Prometi a mim próprio não voltar a abordar o tema, não só por parecer que se trata de um obsessão clubista mas, principalmente, para não “bater mais no ceguinho” (leia-se benfiquista). Contudo, e em face de uma entrevista concedida por Luis Vieira, antigo jogador e um dos fundadores do Benfica, publicada no Boletim Informativo e de Divulgação da A.F.L., de Abril de 1965, há pouco chegada às minhas mãos, onde tão respeitável benfiquista acaba por confirmar a posição defendida no “post”, publicado neste blog em 28 de Fevereiro de 2008, que criou algum desconforto nos adeptos encarnados, resolvi voltar ao assunto.
Segundo Luís Vieira, benfiquista assumido e “back” no Grupo Sport Lisboa, em 1906, a maioria dos futebolistas que formavam o primeiro «team» resolveram ingressar num clube que estava em formação para as bandas do Campo Grande e ao qual foi dado o nome de Sporting Clube de Portugal. Essa deserção resultou de o Sport Lisboa não ter condições de vida, dado que não possuía nem campo nem sede. Assim, em 1907, o Sport Lisboa foi extinto pelos próprios elementos que o tinham originado, em 28-02-1904, resolvendo tomar novos rumos, tendo alguns dos fundadores do Grupo Sport Lisboa ingressado no Sporting, como os manos Rosa Rodrigues, conhecidos por “catataus”. O próprio Cosme Damião só depois de ingressar no Sporting, e por estar aborrecido por o não colocarem a jogar no primeiro “team” leonino, dispôs-se a fazer ressurgir o Sport Lisboa.

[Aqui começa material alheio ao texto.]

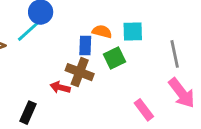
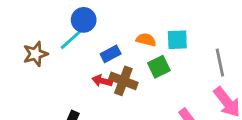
blue rectangle: (85, 46) -> (111, 54), moved, turned 60
red arrow: (60, 87) -> (102, 81), moved

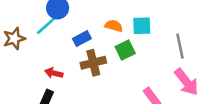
red arrow: (102, 81) -> (54, 73), moved
brown cross: (123, 81) -> (93, 63), turned -35

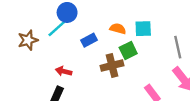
brown cross: (93, 63) -> (112, 66), moved

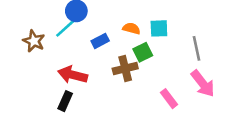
brown star: (28, 40) -> (34, 41), turned -30
red arrow: (64, 71) -> (73, 75), size x1.6

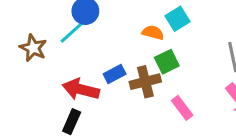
cyan square: (159, 28) -> (178, 19), moved, turned -30
blue rectangle: (100, 41) -> (115, 74), moved
pink rectangle: (169, 99) -> (182, 108), moved

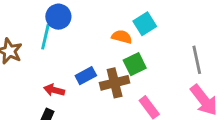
cyan line: (72, 33) -> (45, 37), turned -35
red arrow: (81, 89) -> (54, 90), size x0.6

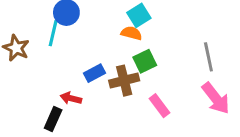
cyan square: (145, 24) -> (139, 15), moved
red arrow: (54, 90) -> (71, 98), moved

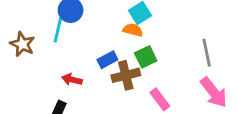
blue rectangle: (95, 73) -> (107, 60), moved
red arrow: (71, 98) -> (72, 80), moved

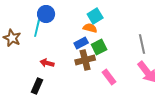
blue rectangle: (107, 60) -> (81, 43), moved

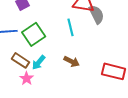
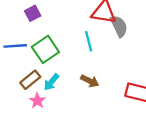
brown rectangle: (21, 60) -> (30, 80), turned -72

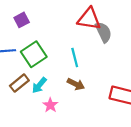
cyan line: (89, 41) -> (75, 58), moved
pink star: (37, 101) -> (50, 105), moved

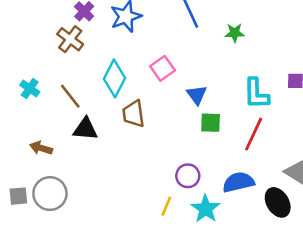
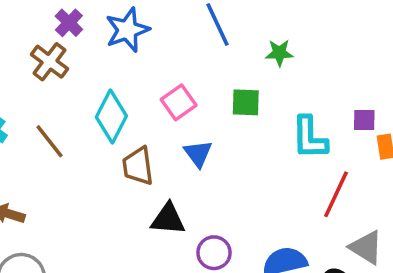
blue triangle: (197, 95) -> (198, 154), moved
green square: (211, 123) -> (246, 102), moved
black triangle: (85, 129) -> (168, 219), moved
red line: (254, 134) -> (336, 194), moved

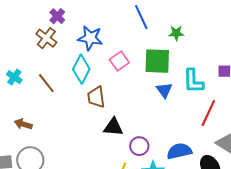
blue star: (127, 30) -> (90, 38), moved, turned 30
green square: (246, 102) -> (157, 61), size x1.6
blue triangle: (198, 154) -> (164, 90), moved

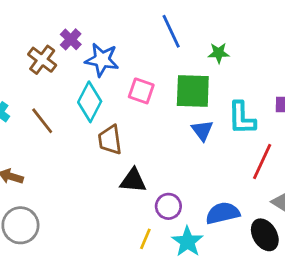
purple cross: (57, 16) -> (71, 39), moved
pink square: (119, 61) -> (141, 91), turned -36

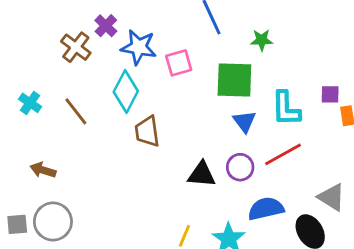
pink square: (141, 91) -> (179, 63), moved, turned -35
red line: (262, 162) -> (283, 154), moved, turned 36
black triangle: (133, 181) -> (202, 174), moved
purple circle: (168, 206) -> (240, 167), moved

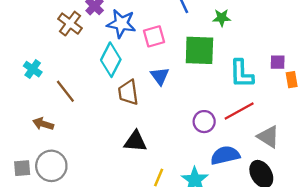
brown line: (76, 111) -> (65, 91), moved
blue triangle: (244, 121) -> (160, 76), moved
black triangle: (202, 174) -> (135, 141), moved
gray triangle: (332, 197) -> (268, 137), moved

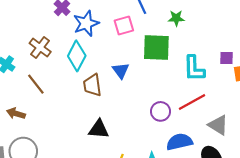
brown cross: (70, 24) -> (40, 48), moved
blue star: (121, 24) -> (86, 23), turned -30
pink square: (154, 36) -> (124, 26), moved

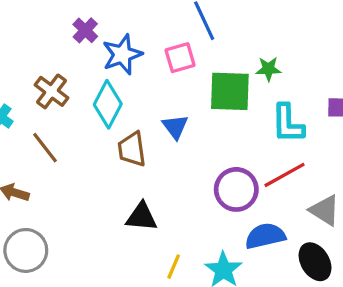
green star: (176, 18) -> (268, 69), moved
purple circle: (161, 111) -> (236, 189), size x1.4

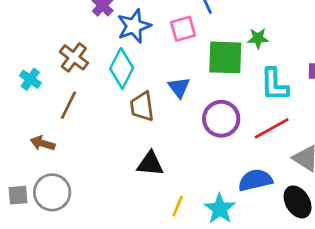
brown line: (45, 148) -> (68, 105), turned 64
purple circle: (236, 189) -> (221, 119), moved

O tempo foi passando e como as dificuldades se mantivessem, pois continuavam a não ter campo para jogar, começaram a frequentar um terreno que existia em Benfica e que era propriedade do Grupo Sport Benfica, fundado em 26-07-1906. A convivência foi ditando amizades profundas, pelo que começou a frutificar de parte a parte a ideia de uma fusão, atendendo a que, o Sport Benfica, grupo que dedicava maior entusiasmo ao ciclismo e ao pedestrianismo, possuía um campo mas não tinha uma boa equipa de futebol. Deste modo, quase sem se dar por isso, a junção surgiu sem atritos e com a unânime aprovação de ambos os grupos, em 13 de Setembro de 1908, nascia o Sport Lisboa e Benfica.
Na opinião do antigo jogador e ilustre fundador, à época sócio nº 1 do clube da Luz, o Sporting é mais antigo que o Benfica, em virtude de não se ter verificado uma integração mas sim uma fusão, entre o GSL e o GSB.